Selon nos informations, les entreprises n’ont jamais été aussi nombreuses à contacter Investissement Québec (IQ) pour s’enquérir des programmes d’aide. La CCMM a d’ailleurs offert à IQ les services de ses six agents de centre d’appels pour aider l’organisme gouvernemental à répondre à la demande ces derniers jours.

La Presse a demandé au cabinet du ministre de l’Économie, Pierre Fitzgibbon, le nombre d’entreprises s’étant adressées à Investissement Québec dans les derniers jours. « On ne donne aucun chiffre, a répondu Mathieu St-Amand, attaché de presse. La population du Québec s’attend à ce que l’on aide les entreprises, pas à ce que l’on compile des statistiques. » Le premier ministre Legault, un comptable de formation, se targue d’être un gars de chiffres.

PHOTO ALAIN ROBERGE, ARCHIVES LA PRESSE

Michel Leblanc, président de la Chambre de commerce du Montréal métropolitain

Il y a beaucoup de désespoir, nous rapportent nos agents. Les dirigeants, notamment ceux des petites entreprises, ont l’impression qu’ils n’arriveront pas à passer au travers.

Michel Leblanc, président de la Chambre de commerce du Montréal métropolitain

« Nous sommes là pour donner de l’information sur les programmes mis en place, mais il faut d’abord leur remonter le moral. Ils sont en état de choc », poursuit M. Leblanc. 

« Urgence économique »

La Presse a demandé au président et chef de la direction de la Chambre de donner une note de 0 à 10 à la situation actuelle de l’économie : 0 étant une l’économie en train de s’écrouler et 10, le nirvana du plein emploi. « Aujourd’hui, jeudi soir, nous sommes entre 2 et 3. »

Nullement paniqué, mais conscient de la gravité de la situation, Michel Leblanc demande au gouvernement du Canada de considérer l’urgence économique dans sa réponse à la crise. Il se dit tout à fait d’accord avec les choix qui ont été faits jusqu’à présent et applaudit aux réponses qu’Ottawa a données à l’urgence sanitaire et sociale. « Mais on n’a pas encore vu une réponse d’Ottawa à l’urgence économique. » La CCMM, ainsi que d’autres organisations du milieu des affaires, de même que des centrales syndicales, réclament de toute urgence un programme de subventions salariales.

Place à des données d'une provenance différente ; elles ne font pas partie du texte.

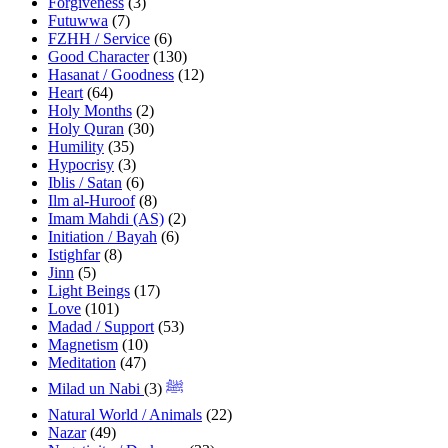
Forgiveness
(3)
Futuwwa
(7)
FZHH / Service
(6)
Good Character
(130)
Hasanat / Goodness
(12)
Heart
(64)
Holy Months
(2)
Holy Quran
(30)
Humility
(35)
Hypocrisy
(3)
Iblis / Satan
(6)
Ilm al-Huroof
(8)
Imam Mahdi (AS)
(2)
Initiation / Bayah
(6)
Istighfar
(8)
Jinn
(5)
Light Beings
(17)
Love
(101)
Madad / Support
(53)
Magnetism
(10)
Meditation
(47)
(3)
Milad un Nabi ﷺ
Natural World / Animals
(22)
Nazar
(49)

Pour ce qui est du gouvernement provincial, M. Leblanc se dit satisfait de la réponse économique de l’équipe Legault avec le Programme d’action concertée temporaire pour les entreprises (PACTE), lequel propose des garanties de prêt d’un minimum de 50 000 $ par le truchement d’Investissement Québec. Il déplore néanmoins que la petite entreprise de 5 employés ou moins soit laissée à son triste sort, du moins pour le moment. Il garde espoir que le gouvernement y verra dans les prochains jours.

Jeudi, Québec disait à la population de ne pas avoir honte d’aller chercher de la nourriture aux banques alimentaires et exhortait les citoyens en santé de moins de 70 ans à donner du temps comme bénévoles à ces mêmes banques alimentaires.